The film club, which began in 1994, has had an interesting year. The original organizers of the club decided to take a step back after the 2018 winter film season, after nearly 24 years of bringing unique films to the community.
Without its organizers, the club was set to fold this year. Some club members were concerned: what would happen if they let the club lapse, and then decided they wanted to start it up again later? It would be easier, they decided, to try to take over where the original members left off, instead of starting from scratch.
Four club members decided to take on the mantle and form the new board of directors for the club.
The group spent the fall season transitioning – figuring out films and finances, and all the logistical bits and pieces that accompany such an undertaking.
“We’re really excited to present the new program,” says Penny Hendricks, one of the new board members. Hendricks has been involved with the club since the 90s. “There were many members of the public asking why there were no showings in the fall.”

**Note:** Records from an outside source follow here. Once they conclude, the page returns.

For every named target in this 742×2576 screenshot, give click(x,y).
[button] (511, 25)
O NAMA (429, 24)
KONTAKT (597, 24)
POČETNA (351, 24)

One of the major challenges to taking over the club, says Hendricks, has been finances. Printing brochures, for example, was one of the major costs the club has faced, and the new board wanted to find a new way to get the word out to its members and the public.

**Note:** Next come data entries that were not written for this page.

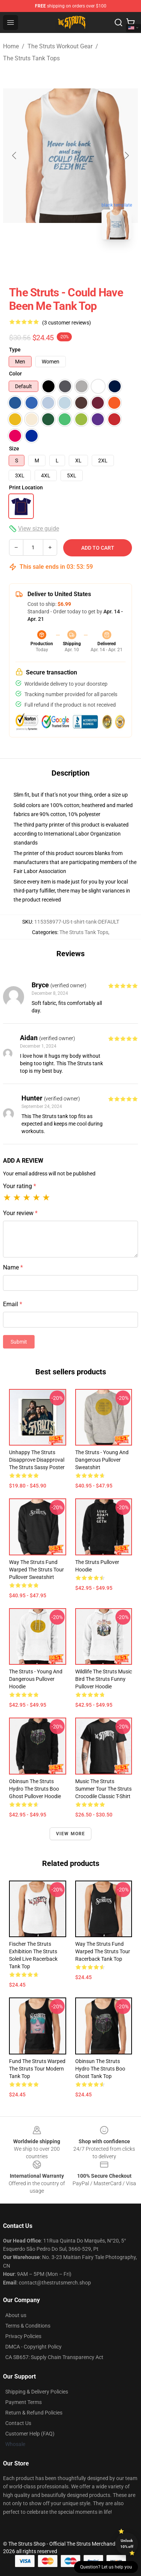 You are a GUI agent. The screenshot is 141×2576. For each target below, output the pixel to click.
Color (15, 374)
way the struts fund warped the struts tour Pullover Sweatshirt (36, 1569)
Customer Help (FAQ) (30, 2434)
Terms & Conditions (27, 2326)
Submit (19, 1342)
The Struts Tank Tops (31, 58)
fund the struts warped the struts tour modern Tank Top (37, 2068)
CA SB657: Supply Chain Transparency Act (54, 2357)
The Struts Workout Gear (59, 46)
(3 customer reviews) (66, 323)
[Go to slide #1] (51, 261)
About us (15, 2315)
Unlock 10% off (126, 2544)
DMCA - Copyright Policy (33, 2347)
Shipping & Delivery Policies (36, 2392)
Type (15, 350)
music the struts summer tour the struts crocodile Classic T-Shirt (103, 1788)
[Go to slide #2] (90, 261)
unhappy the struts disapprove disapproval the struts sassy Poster (37, 1459)
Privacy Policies (23, 2336)
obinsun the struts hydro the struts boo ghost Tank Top (100, 2068)
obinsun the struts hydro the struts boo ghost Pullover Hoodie (35, 1788)
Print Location (26, 487)
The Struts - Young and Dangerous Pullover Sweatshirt (102, 1459)
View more (70, 1833)
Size (14, 449)
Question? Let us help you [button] (106, 2567)
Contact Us (18, 2423)
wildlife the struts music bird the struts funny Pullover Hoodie (103, 1678)
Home (11, 46)
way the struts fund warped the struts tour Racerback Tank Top (102, 1951)
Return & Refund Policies (33, 2413)
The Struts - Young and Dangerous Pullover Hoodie (35, 1678)
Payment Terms (23, 2402) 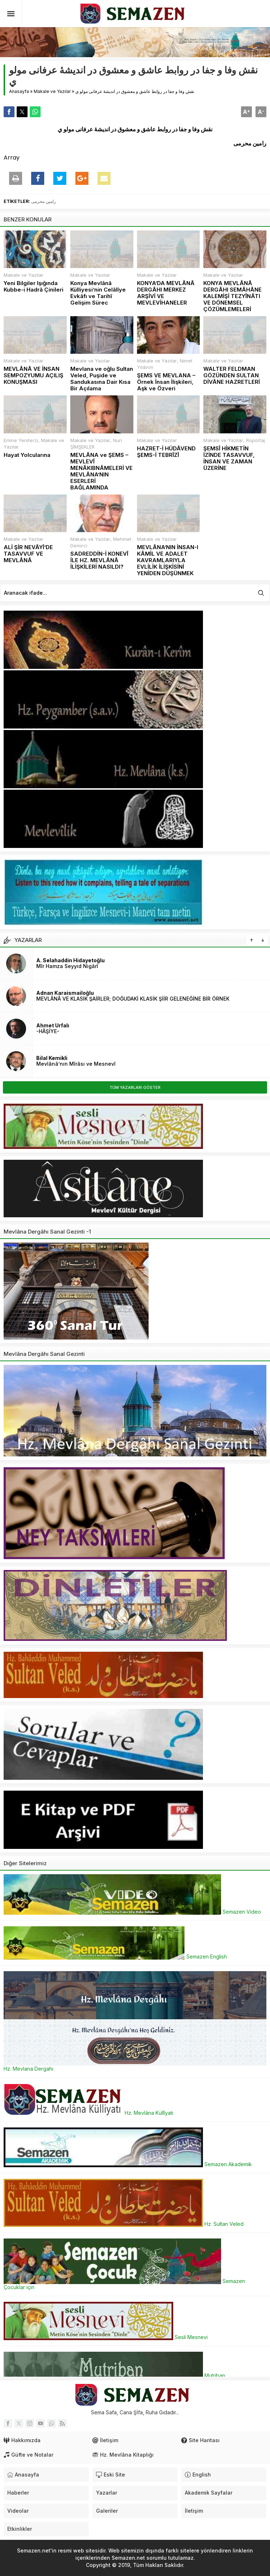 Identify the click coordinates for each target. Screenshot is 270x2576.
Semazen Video (132, 1912)
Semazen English (115, 1956)
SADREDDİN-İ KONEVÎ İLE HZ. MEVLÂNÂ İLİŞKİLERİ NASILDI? (99, 560)
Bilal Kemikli (51, 1058)
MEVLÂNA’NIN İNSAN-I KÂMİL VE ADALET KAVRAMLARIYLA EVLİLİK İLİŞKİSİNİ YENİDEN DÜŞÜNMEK (167, 560)
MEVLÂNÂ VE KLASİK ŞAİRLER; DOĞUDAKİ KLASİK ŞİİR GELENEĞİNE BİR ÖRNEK (132, 999)
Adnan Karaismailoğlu (65, 993)
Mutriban (114, 2375)
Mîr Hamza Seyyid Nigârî (67, 966)
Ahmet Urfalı (52, 1025)
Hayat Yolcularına (27, 455)
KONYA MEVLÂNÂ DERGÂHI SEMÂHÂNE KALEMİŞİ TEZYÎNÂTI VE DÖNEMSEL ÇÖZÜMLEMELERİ (232, 296)
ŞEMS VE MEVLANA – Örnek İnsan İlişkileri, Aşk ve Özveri (166, 382)
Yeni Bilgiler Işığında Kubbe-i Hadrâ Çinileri (33, 286)
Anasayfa (19, 91)
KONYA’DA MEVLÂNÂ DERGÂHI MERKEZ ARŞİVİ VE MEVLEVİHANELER (166, 293)
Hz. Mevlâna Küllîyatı (88, 2113)
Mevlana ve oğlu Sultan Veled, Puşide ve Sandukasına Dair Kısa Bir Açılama (101, 379)
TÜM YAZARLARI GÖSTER (135, 1087)
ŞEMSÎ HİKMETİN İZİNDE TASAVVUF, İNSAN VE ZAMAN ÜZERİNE (229, 458)
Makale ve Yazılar (52, 91)
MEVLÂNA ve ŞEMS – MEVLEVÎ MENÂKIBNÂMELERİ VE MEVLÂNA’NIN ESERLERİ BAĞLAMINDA (101, 471)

So they began gathering email addresses.
Once they had collected enough, they sent out a survey asking people if an emailed brochure would be acceptable instead. This helped them to minimize the cost of printing.
But there are many other fees that come along with showing a film. The club has to pay to rent the theatre – which Hendricks says has also gone up over time; they have to pay to rent a copy of the film they hope to show; and then have it couriered to them and back when they’re done.

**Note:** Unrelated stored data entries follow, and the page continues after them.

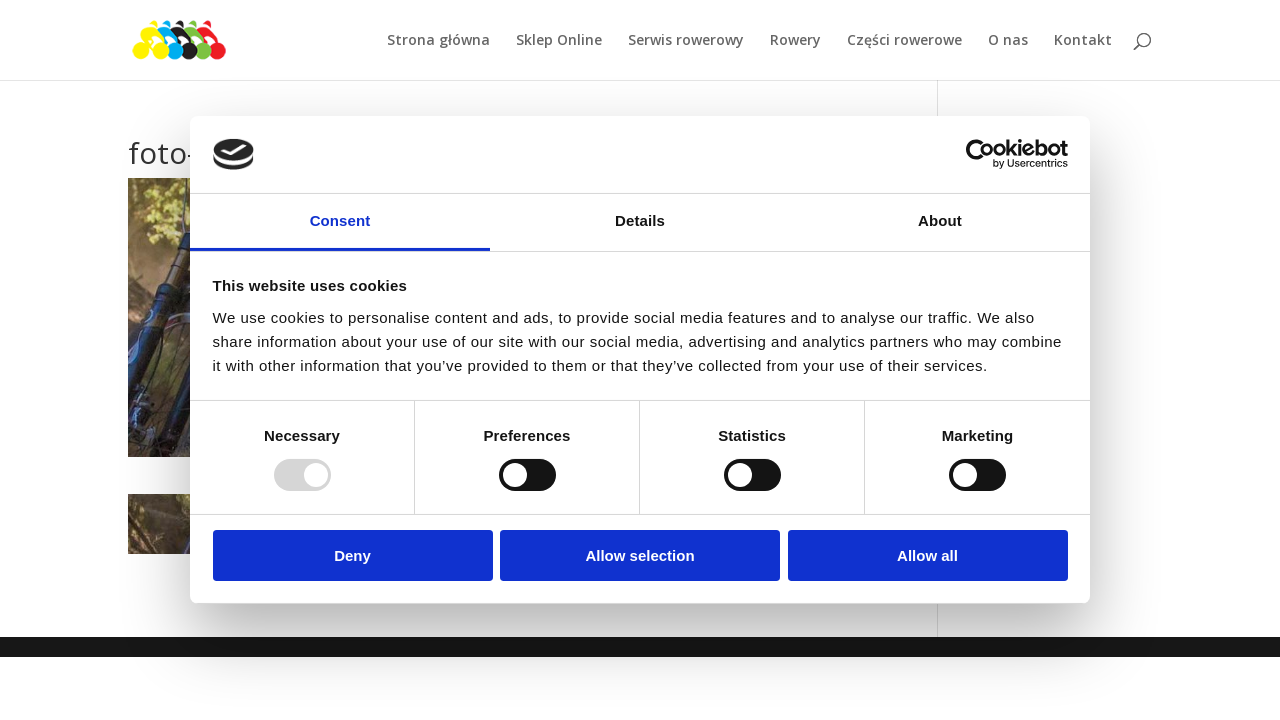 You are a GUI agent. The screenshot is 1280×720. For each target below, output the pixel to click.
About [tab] (940, 220)
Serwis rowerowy (686, 41)
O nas (1008, 41)
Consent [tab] (340, 220)
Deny (352, 555)
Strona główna (438, 41)
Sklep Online (559, 41)
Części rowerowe (904, 41)
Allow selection (639, 555)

The only way the club makes money — which goes toward hosting more showings — is through the price of admission at the theatre, or donations. “Obviously,” says Hendricks, “as a society we can only sustain a loss so many times before we’re forced to fold for financial reasons.”
To that end, the club has been forced to raise their admission price to $10 per person, or $8 for seniors older than 65.
Hendricks has been working hard to make sure the public is aware that the club has returned. She runs a Facebook group for the club, which can be found by searching “Quesnel Film Club” on the social media site, and regularly posts updates and descriptions of the films the club will be showing. Hendricks says anyone who wants to join is welcome to become a member.
The films chosen by the club aren’t Hollywood blockbusters. They are typically independent, foreign films or documentaries – the kind of feature that doesn’t typically appear at the Carib or in Prince George. Often, the films they choose are also shown at festivals like the Toronto International Film Festival (TIFF).
She’s hoping for a full house when they air their first film of the season, The Wife.
With the tagline “behind every great man, there’s a greater woman,” the film follows Joan Castleman (played by Glenn Close), who travels to Stockholm with her husband, Joe (played by Jonathan Pryce), to see him receive the Nobel Prize for Literature.
Joan has been a dutiful wife to her highly successful husband for four decades. She ignores his infidelities and supports him, but on the eve of her husband’s award ceremony, Joan reaches her breaking point.
Close recently won the Golden Globe for Best Performance by an Actress in a Major Motion Picture for her portrayal of Joan, and the movie has been widely critically acclaimed.
The Wife will be shown at the Carib Theatre on Thursday, Jan. 17 at 6:30 p.m. Doors open at 6 p.m.
The rest of the lineup includes Shoplifters, on Feb. 7, Bel Canto, on Feb. 28, and Three Identical Strangers, on March 28.